A theory of the influence of eye movements on the refinement of direction selectivity in the cat's primary visual cortex

Abstract

Early in life, visual experience influences the refinement of the preferential response for specific stimulus features exhibited by neurons in the primary visual cortex. A striking example of this influence is the reduction in cortical direction selectivity observed in cats reared under high-frequency stroboscopic illumination. Although various mechanisms have been proposed to explain the maturation of individual properties of neuronal responses, a unified account of the joint development of the multiple response features of cortical neurons has remained elusive. In this study, we show that Hebbian synaptic plasticity accounts for the simultaneous refinement of orientation and direction selectivity under both normal and stroboscopic rearing, if one takes into account the spatiotemporal input to the retina during oculomotor activity. In a computational model of the LGN and V1, eye movements are sufficient to establish the patterns of thalamocortical activity required for a Hebbian refinement of both direction- and orientation-selective responses during exposure to natural stimuli. Furthermore, we show that consideration of fixational eye movements explains the simultaneous loss of direction selectivity and preservation of orientation selectivity observed as a consequence of stroboscopic rearing. These results further support a role for oculomotor activity in the refinement of the response properties of V1 neurons.

Figure 1

Modeling approach. (a) Model of a V1 simple cell. The visually-evoked responses of V1 neurons were simulated by means of the sum of two space-time separable filters: $K_{\eta }^0(\mathit{x},t)\text{ and }{K}_{\eta }^{90}(\mathit{x},t)$ (see Eq. 2). (b) Procedure for estimating the impact of neural activity on Hebbian development. (Left) For each modeled V1 simple cell, η, levels of correlation were measured with the responses of four arrays of LGN units while sequences of simulated eye movements scanned images of natural scenes.

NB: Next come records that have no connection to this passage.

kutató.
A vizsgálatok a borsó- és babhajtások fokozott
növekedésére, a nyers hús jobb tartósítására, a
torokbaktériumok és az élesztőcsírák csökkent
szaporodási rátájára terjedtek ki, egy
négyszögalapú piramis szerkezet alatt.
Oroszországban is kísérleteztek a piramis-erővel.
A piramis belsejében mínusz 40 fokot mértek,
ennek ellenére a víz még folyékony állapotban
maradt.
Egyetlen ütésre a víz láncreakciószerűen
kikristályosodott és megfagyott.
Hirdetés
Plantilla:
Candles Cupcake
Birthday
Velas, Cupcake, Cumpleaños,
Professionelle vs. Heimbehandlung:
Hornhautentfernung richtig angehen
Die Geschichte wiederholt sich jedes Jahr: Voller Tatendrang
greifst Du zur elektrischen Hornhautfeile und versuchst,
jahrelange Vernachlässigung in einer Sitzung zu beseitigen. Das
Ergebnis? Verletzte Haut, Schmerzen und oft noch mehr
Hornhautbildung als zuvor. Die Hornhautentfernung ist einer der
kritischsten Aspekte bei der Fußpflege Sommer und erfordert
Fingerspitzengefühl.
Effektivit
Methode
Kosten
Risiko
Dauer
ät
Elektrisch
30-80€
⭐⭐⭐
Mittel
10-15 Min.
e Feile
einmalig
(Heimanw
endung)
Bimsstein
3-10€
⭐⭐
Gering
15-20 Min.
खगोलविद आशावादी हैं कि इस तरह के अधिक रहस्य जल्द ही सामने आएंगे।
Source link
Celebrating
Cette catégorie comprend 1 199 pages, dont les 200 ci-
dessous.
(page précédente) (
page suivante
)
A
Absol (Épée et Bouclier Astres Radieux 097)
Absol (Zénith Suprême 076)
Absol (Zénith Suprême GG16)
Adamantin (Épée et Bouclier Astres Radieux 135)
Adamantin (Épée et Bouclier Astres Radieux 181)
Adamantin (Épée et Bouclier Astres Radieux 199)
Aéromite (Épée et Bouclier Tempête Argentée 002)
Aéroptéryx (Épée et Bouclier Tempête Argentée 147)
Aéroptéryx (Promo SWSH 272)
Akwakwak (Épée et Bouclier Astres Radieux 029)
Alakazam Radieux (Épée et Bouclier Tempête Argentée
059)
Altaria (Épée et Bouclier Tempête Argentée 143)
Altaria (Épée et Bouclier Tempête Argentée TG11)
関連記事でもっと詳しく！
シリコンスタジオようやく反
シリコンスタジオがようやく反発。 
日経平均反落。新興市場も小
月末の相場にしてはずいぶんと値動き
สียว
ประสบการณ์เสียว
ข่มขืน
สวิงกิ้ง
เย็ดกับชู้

Each array contained units with the same polarity p (ON- or OFF-center) and the same temporal dynamics d (non-lagged or lagged) and yielded a corresponding pattern of correlation ${ℛ}_{\eta }^{\mathrm{p},\mathrm{d}}(\mathit{x})$. The value $r_{i,j}^{p,d}$ in each pattern represents the level of correlation between η and the LGN unit at location i, j in the array. (Right) The spatiotemporal kernel resulting from the structure of correlated activity, K̂_η(x, t) (the correlation kernel), was estimated as the linear combination of input contributions from all geniculate units, each geniculate input weighted by the unit’s average level of correlation r with η. This kernel was used to predict the direction of the developmental trajectory, i.e., whether the statistics of input stimulation would lead to a loss or enable preservation of the initial degree of selectivity exhibited by a V1 neuron. Note that a correlation kernel does not represent a prediction of the cell receptive field at the end of the critical period. The results of simulations in which synaptic changes were explicitly modeled are reported in Appendix B.

Figure 2

Influences of eye movements on the refinement of the receptive fields of V1 neurons. Results for five simulated simple cells are shown on separate rows. Column (a) shows spatiotemporal sections of the kernels of modeled units. (Kernel). Columns (b – d) show the kernels given by the structure of thalamocortical activity (the “correlation kernels”) measured in the following viewing conditions: during sustained fixation, when only fixational eye movements occurred (Fixation); during static presentation of visual stimulation (Static); and during sequences of eye movements that included only non-fixational saccades (Saccades). Sections were obtained by slicing the 3D kernels along the plane perpendicular to the cell’s preferred orientation. Black and gray lines in the kernels represent ON and OFF subregions, respectively. The values of the corresponding indices of orientation and direction selectivity are shown in each panel.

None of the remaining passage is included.